Postnatal Neural Stem Cells in Treating Traumatic Brain Injury.

Traumatic brain injury (TBI) is one of the leading causes of death and disabilities worldwide. It affects approximately 1.5 million people each year and is associated with severe post-TBI symptoms such as sensory and motor deficits. Several neuro-therapeutic approaches ranging from cell therapy interventions such as the use of neural stem cells (NSCs) to drug-based therapies have been proposed for TBI management. Successful cell-based therapies are tightly dependent on reproducible preclinical animal models to ensure safety and optimal therapeutic benefits. In this chapter, we describe the isolation of NSCs from neonatal mouse brain using the neurosphere assay in culture. Subsequently, dissociated neurosphere-derived cells are used for transplantation into the ipsilateral cortex of a controlled cortical impact (CCI) TBI model in C57BL/6 mice. Following intra-cardiac perfusion and brain removal, the success of NSC transplantation is then evaluated using immunofluorescence in order to assess neurogenesis along with gliosis in the ipsilateral coronal brain sections. Behavioral tests including rotarod and pole climbing are conducted to evaluate the motor activity post-treatment intervention.

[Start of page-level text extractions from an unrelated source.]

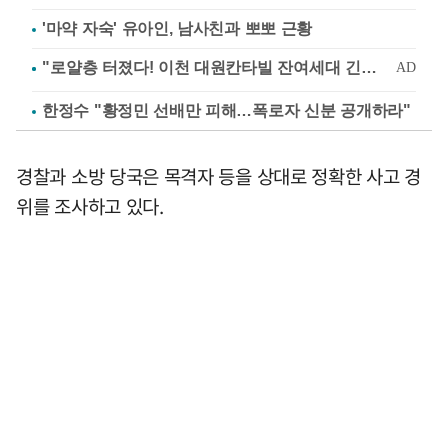
'마약 자숙' 유아인, 남사친과 뽀뽀 근황
한정수 "황정민 선배만 피해…폭로자 신분 공개하라"
경찰과 소방 당국은 목격자 등을 상대로 정확한 사고 경
위를 조사하고 있다.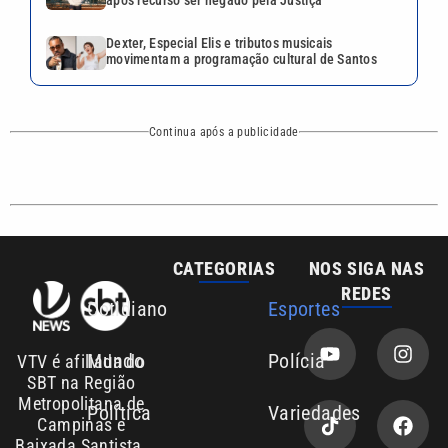
Cotidiano
Esportes
Mundo
Polícia
VTV é afiliada do
SBT na Região
Metropolitana de
Política
Variedades
Campinas e
Baixada Santista.
Sobre nós
Anuncie agora com a emissora VTV SBT
Área de cobertura que a VTV SBT acompanha:
Entre em contato com a VTV News
Copyright © 2026. Todos os direitos
Política de privacidade
reservados | Empresa de Comunicação PRM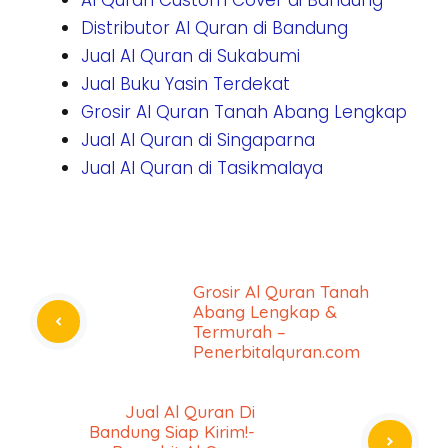
Distributor Al Quran di Bandung
Jual Al Quran di Sukabumi
Jual Buku Yasin Terdekat
Grosir Al Quran Tanah Abang Lengkap
Jual Al Quran di Singaparna
Jual Al Quran di Tasikmalaya
Grosir Al Quran Tanah
Abang Lengkap &
Termurah –
Penerbitalquran.com
Jual Al Quran Di
Bandung Siap Kirim!-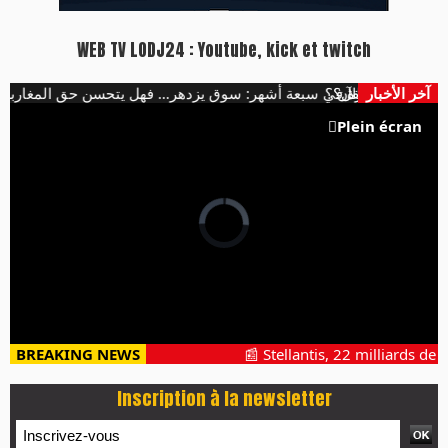
WEB TV LODJ24 : Youtube, kick et twitch
152 لف سيارة في سبعة أشهر: سوق يزدهر… فهل يتحسن حق المغاربة في التنقل؟
آخر الأخبار
ى اتفاق مكة الآن ؟
Plein écran
BREAKING NEWS
📰 Stellantis, 22 milliards de p
Inscription à la newsletter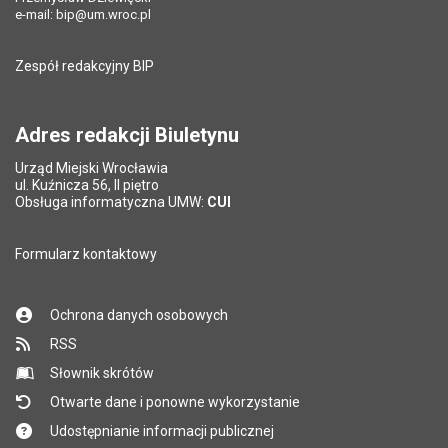
Data ostatniej aktualizacji:
15.01.2025 14:45
e-mail:
bip@um.wroc.pl
Pole wymagane
Adres e-mail znajomego
*
Liczba wyświetleń:
1491
Zespół redakcyjny BIP
Pytanie antyspamowe
Podaj słownie
Pole wymagane
wynik działania: 2 razy 3
*
Adres redakcji Biuletynu
Urząd Miejski Wrocławia
*
ul. Kuźnicza 56, II piętro
Pole wymagane
Obsługa informatyczna UMW:
CUI
Formularz kontaktowy
Ochrona danych osobowych
RSS
Słownik skrótów
Otwarte dane i ponowne wykorzystanie
Udostępnianie informacji publicznej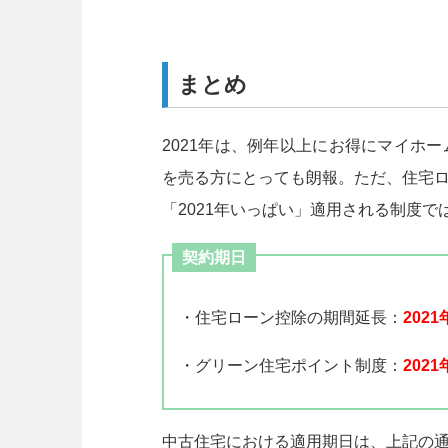
まとめ
2021年は、例年以上にお得にマイホ
を売る方にとっても朗報。ただ、住宅
「2021年いっぱい」適用される制度
契約期日
・住宅ローン控除の期間延長：
202
・グリーン住宅ポイント制度：
202
中古住宅における適用期日は、上記の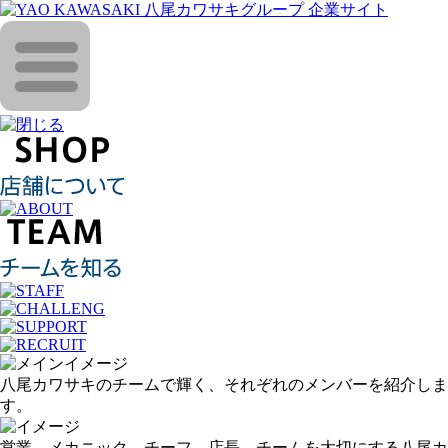
八尾カワサキのチームで輝く、それぞれのメンバーを紹介しま
す。
営業、メカニック、チーフ、店長。チームを大切にする八尾カ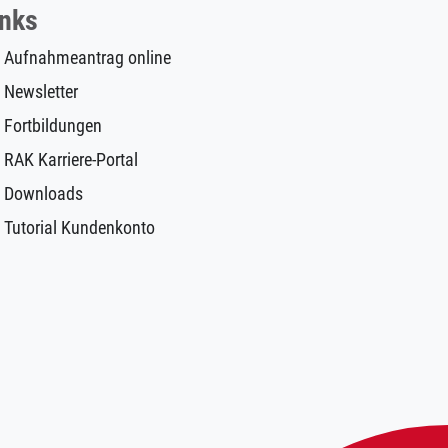
inks
Aufnahmeantrag online
Newsletter
Fortbildungen
RAK Karriere-Portal
Downloads
Tutorial Kundenkonto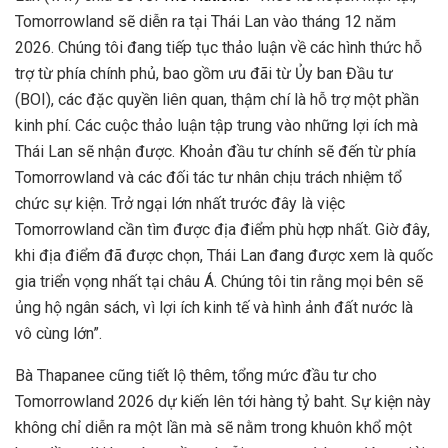
Tomorrowland sẽ diễn ra tại Thái Lan vào tháng 12 năm
2026. Chúng tôi đang tiếp tục thảo luận về các hình thức hỗ
trợ từ phía chính phủ, bao gồm ưu đãi từ Ủy ban Đầu tư
(BOI), các đặc quyền liên quan, thậm chí là hỗ trợ một phần
kinh phí. Các cuộc thảo luận tập trung vào những lợi ích mà
Thái Lan sẽ nhận được. Khoản đầu tư chính sẽ đến từ phía
Tomorrowland và các đối tác tư nhân chịu trách nhiệm tổ
chức sự kiện. Trở ngại lớn nhất trước đây là việc
Tomorrowland cần tìm được địa điểm phù hợp nhất. Giờ đây,
khi địa điểm đã được chọn, Thái Lan đang được xem là quốc
gia triển vọng nhất tại châu Á. Chúng tôi tin rằng mọi bên sẽ
ủng hộ ngân sách, vì lợi ích kinh tế và hình ảnh đất nước là
vô cùng lớn”.
Bà Thapanee cũng tiết lộ thêm, tổng mức đầu tư cho
Tomorrowland 2026 dự kiến lên tới hàng tỷ baht. Sự kiện này
không chỉ diễn ra một lần mà sẽ nằm trong khuôn khổ một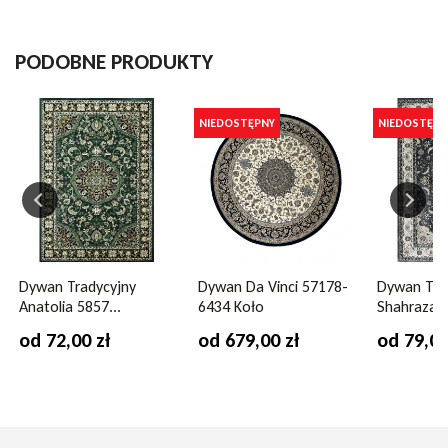
Marka
Ragolle Rugs
PODOBNE PRODUKTY
Deseń
klasyczny
ramka
NIEDOSTĘPNY
NIEDOSTĘPN
Szerokość
160 cm
200 cm
Skład runa
polipropylen heatset
Gęstość runa
1000000 pkt./m2
Dywan Tradycyjny
Dywan Da Vinci 57178-
Dywan Tra
Waga runa
2950 g/m2
Anatolia 5857...
6434 Koło
Shahrazad 
od 72,00 zł
od 679,00 zł
od 79,00
Możliwość zwrotu
tak
Ogrzewanie podłogowe
tak
Kształt
prostokąt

Traumatic Brain Injury and Blood-Brain Barrier Cross-Talk.

Traumatic brain injury, often referred to as the "silent epidemic," is a nondegenerative, non-congenital insult to the brain due to a blow or penetrating object that disrupts the function of the brain leading to permanent or temporary impairment of cognition, physical and psychosocial functions. Traumatic brain injury usually has poor prognosis for long-term treatment and is a major cause of mortality and morbidity worldwide; approximately 10 million deaths and/or hospitalizations annually are directly related to traumatic brain injury. Traumatic brain injury involves primary and secondary insults. Primary injury occurs during the initial insult, and results from direct or indirect force applied to the physical structures of the brain. Secondary injury is characterized by longer-term degeneration of neurons, glial cells, and vascular tissues due to activation of several proteases, glutamate and pro-inflammatory cytokine secretion. In addition, there is growing evidence that the blood-brain barrier is involved in the course of traumatic brain injury pathophysiology and has detrimental effects on the overall pathology of brain trauma, as will be discussed in this work.